The fact was that Frank’s attentions were desultory. The physician regarded his patient with some despair. It was too bad. Here was a woman well into her childbearing years with no baby to nurse: it was entirely unnatural. She had lost all her bloom and was therefore not likely to attract another man who might accomplish the necessary; so if her husband failed to come up to scratch her life would be wasted. It was too bad, it really was.

“Well,” said he, “just keep trying. Conception is essentially a tricky business. Maximise the chances as much as possible; you’ve got plenty of time yet.”

She was thirty when this conversation took place and, as she left the surgery, the physician looking idly at her back view thought, she’d clean up quite well with a new hairdo, some paint on her face and a black nightie; but the husband probably wouldn’t notice, the bastard; and in this assumption he was probably correct. Frank worked in the sales department of the great roof-tile company whose varicoloured wares were at this time so enticingly displayed in Parramatta Road; drank with his mates every night after work in a pub near Railway Square and then went home to Patty and his half pound of rump steak. After that, and watching Patty wash up, and a few frames of television, which had only recently arrived in the Commonwealth of Australia, he lumbered off to bed—“Think I’ll turn in”—where Patty—“Okay, dear”—followed him. She lay beside him in a blue nylon nightdress and soon she heard his snores.

The vacant child’s room, painted primrose yellow so as to cover either eventuality, waited in vain for its tiny occupant, and Patty, in a state of unacknowledged and unwitting despair, went on working at Goode’s, this year as all the previous years, until she had a baby on the way.

“I don’t understand it, I really don’t,” said her mother, Mrs. Crown, not to Patty but to Patty’s sister Joy.

“I don’t think Frank’s up to much,” said Joy darkly.

“Oh, go on,” said her mother. “He’s a fine strapping fellow.”

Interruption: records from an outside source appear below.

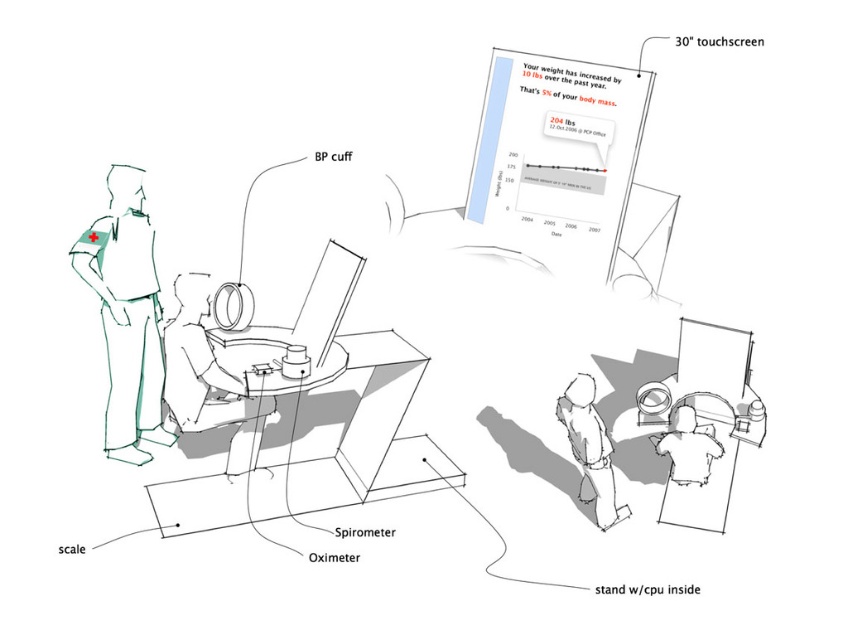 Between matte black monitor at center and light gray pants at lower center, which one is positioned lower?

light gray pants at lower center

Does point (170, 387) come closer to viewer compared to point (587, 442)?

No.

Who is more forward, (268, 412) or (590, 426)?

Point (590, 426)

This screenshot has height=640, width=848. Find the location of `matte black monitor at center`. matte black monitor at center is located at coordinates (208, 378).

Who is positioned more to the left, green fabric shirt at left or matte black monitor at center?

green fabric shirt at left

Between green fabric shirt at left and matte black monitor at center, which one has more height?

green fabric shirt at left

Locate an element on the screen. green fabric shirt at left is located at coordinates (126, 316).

How much distance is there between matte black monitor at center and white glossy shirt at center?

matte black monitor at center is 5.96 feet from white glossy shirt at center.

Find the location of a particular element. The height and width of the screenshot is (640, 848). matte black monitor at center is located at coordinates (208, 378).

“Looks aren’t everything,” said Joy.

“I don’t understand it, I really don’t,” said Mrs. Crown.

“Never you mind,” said Joy.

Joy was younger than Patty and already had two; Patty was the one in the middle; their elder sister Dawn had three. There was obviously nothing wrong with the Crown breeding ability. Joy thought Patty never should have married Frank. In the meantime, when she wanted something special, a party frock for example, Patty got her the staff discount at Goode’s by pretending that the frock was for herself, which it obviously wasn’t if you were looking, because it was an SW and Patty took an SSW, but no one ever noticed.